Cancer Data Analysis

Cancer research has become increasingly data intensive. Understanding tumor biology depends on interpreting and leveraging vast data sets, both publicly available and internally generated. Such data analysis requires access to a dynamic suite of analytical tools; infrastructure supporting those tools; computational, bioinformatic and statistical expertise to mine and analyze the data; and quantitative analysts and software engineers to develop and build queries and algorithms. The Computational Sciences (CS) resource addresses faculty needs by providing in-depth expertise to JAXCC members in support of their independent research projects. This includes guidance in experimental design; support for the integration of multi-platform data sets, data analysis software applications and database development; development and application of computational procedures, statistical methods and scientific software; and project management.

Our Objective

Aim 1. To support JAXCC members in developing cutting-edge analytical procedures for emerging problems in cancer genomics, and to carry out integrative analysis in fundamental and translational cancer research.

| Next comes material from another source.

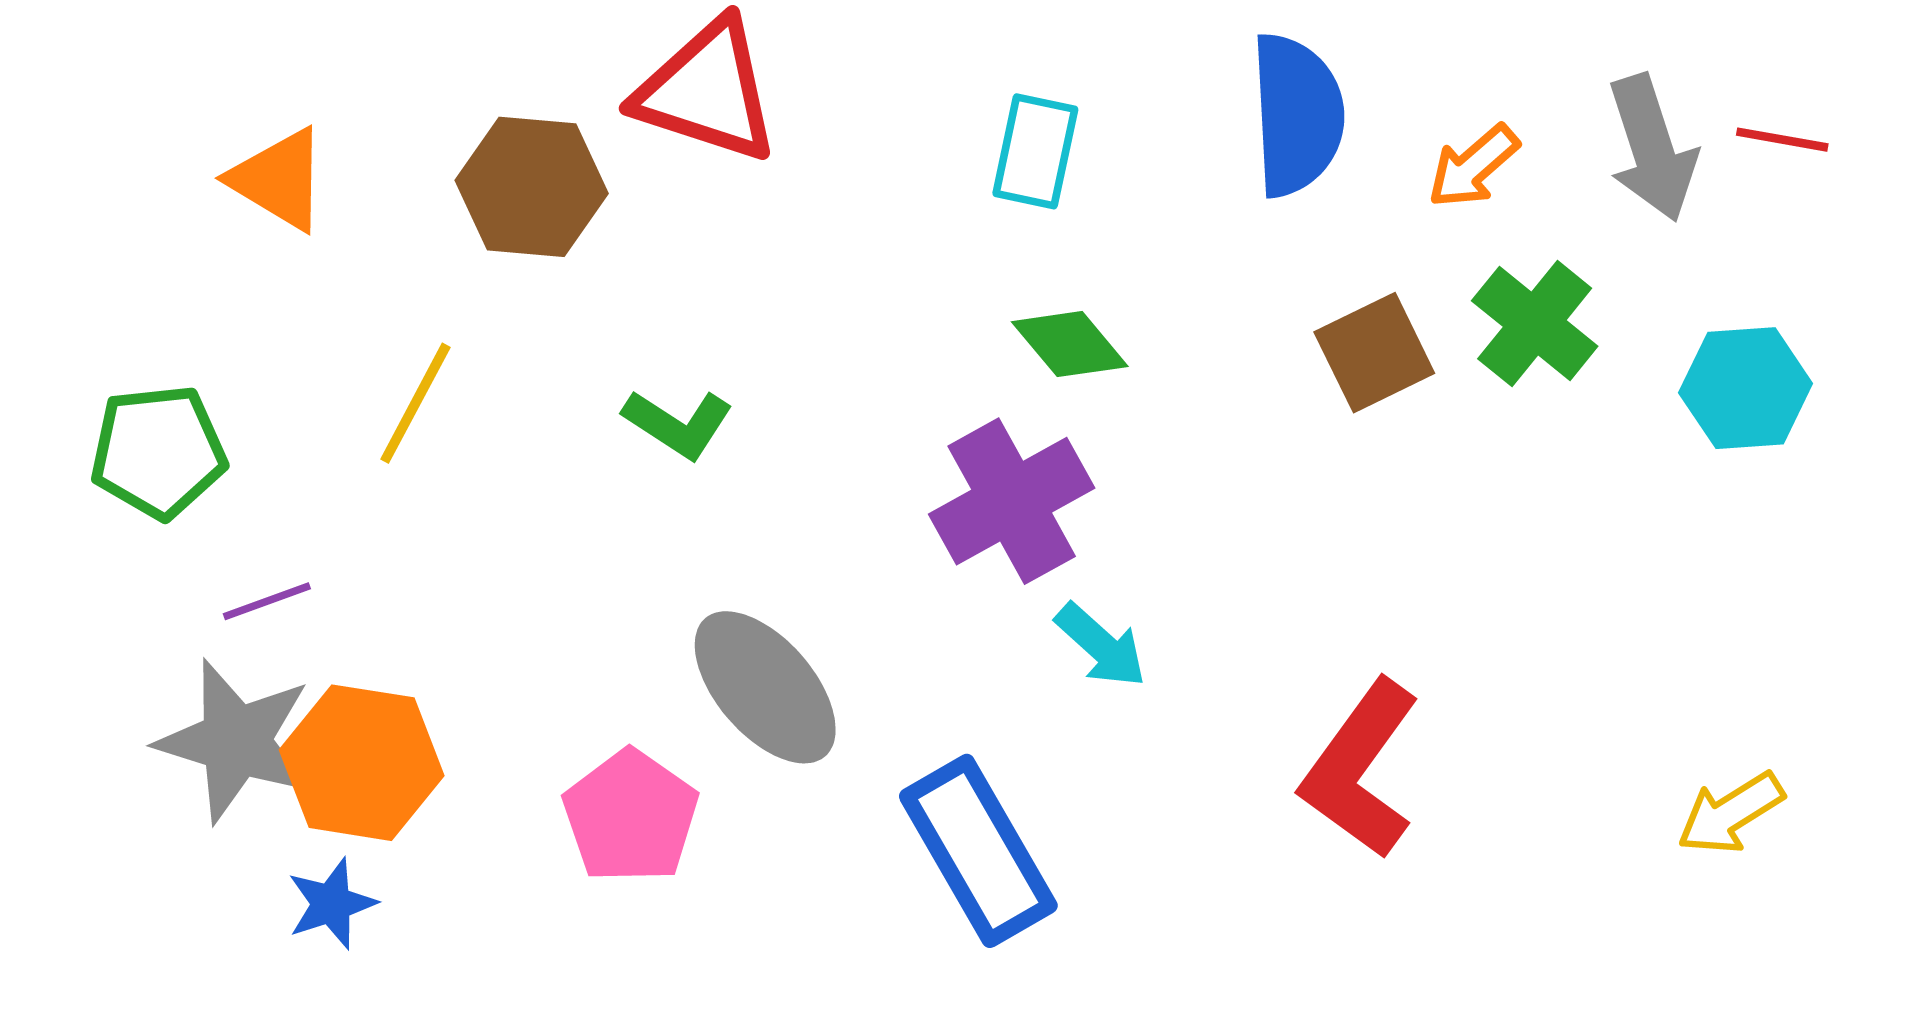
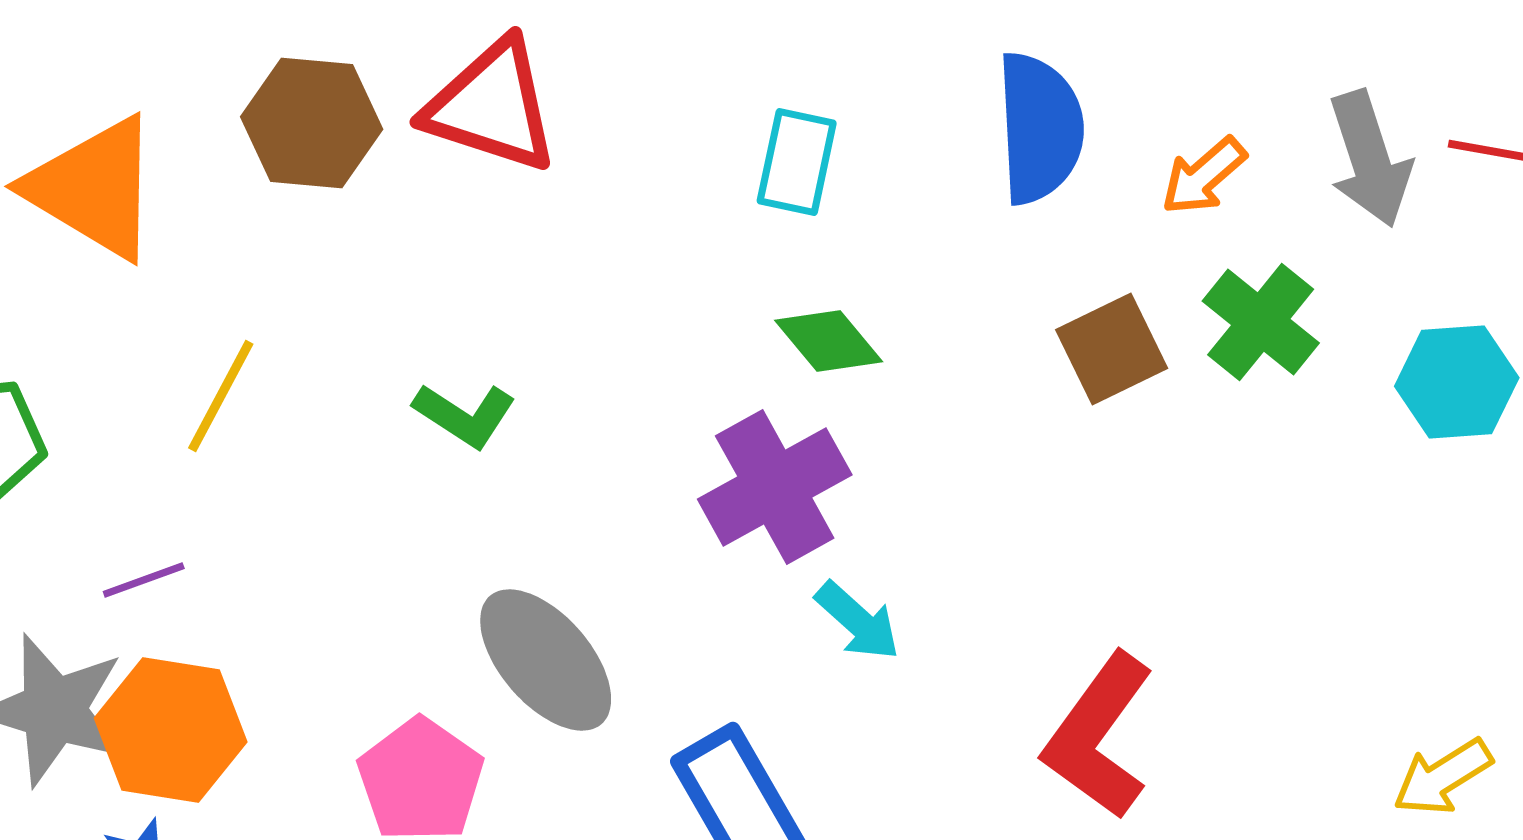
orange triangle: (279, 179) -> (94, 188), size x1.5
brown hexagon: (532, 187) -> (312, 123), moved
purple line: (267, 601) -> (144, 580), moved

Aim 2. To develop bioinformatics applications, maintain scientific analysis workflows, and provide data architecture and software engineering expertise for the development and management of scientific data portals pertaining to specific scientific questions addressed by JAXCC members.

Aim 3. To assist in resource planning for and management of complex computational projects and long-term information technology and data science development for JAXCC members.

 

 

CS is supported by NIH Grant No. P30 CA034196. These services are limited to Jackson Laboratory researchers and investigators only.